My hope for this special issue is to co-produce a creative folio of political education that consolidates ‘Resistance’ as armed resistance against US-led imperialism. The question is not simply what counts as resistance, but what distinguishes symbolic performances of solidarity from cultural and intellectual work capable of politically defending liberation struggles? Not all gestures of solidarity intervene equally in the conditions of struggle. Every time there was the zionist demand to ‘condemn’ this group or that group there was an admission: armed resistance must be criminalized, censored, shamed, and stripped of political legitimacy. Armed resistance clarifies the limits of purely symbolic accounts of struggle because it forces us to confront liberation not as an abstract relation of domination, but as a material relation of violence and force. To affirm revolutionary violence, then, is a historically accurate, materially grounded, and ethically sound position to hold.

In an interview with Ebb Magazine, Palestinian writer and intellectual Abdeljawad Omar explained, “resistance is and always was a hopeful pathology.” Any reductionist, dismissive, or nightmarish view of armed resistance is, to Omar, anti-intellectual and ultimately invested in the status quo. The hopeful recourse is to take resistance as an institution that, while imperfect, cracks open the horizons of political possibility. Let us, as artists and writers, reckon with those horizons that resistance reveals, not only politically, but psychologically, ethically, conceptually, and aesthetically.

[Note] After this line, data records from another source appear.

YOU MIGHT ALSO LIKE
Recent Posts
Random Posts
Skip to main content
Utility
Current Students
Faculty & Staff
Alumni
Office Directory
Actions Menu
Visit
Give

Such a reckoning could take the form of poetry, essays, short fiction, hybrid work, reviews of revolutionary literature or cinema, creative engagements with resistance speeches, political manifestos and prison writing, or creative responses to historical and contemporary anti-colonial resistance movements.

Send work in all our regular categories to [email protected].

Deadline: August 7, 2026

Submission Guidelines: Refer to our regular submission guidelines here.


Guest Editor: Bahar Orang

Bahar Orang is a writer and psychiatrist living in Toronto. She is the author of Where Things Touch: A Meditation on Beauty. Her second collection, Grief Theory: Notes and Poems, is forthcoming in 2027.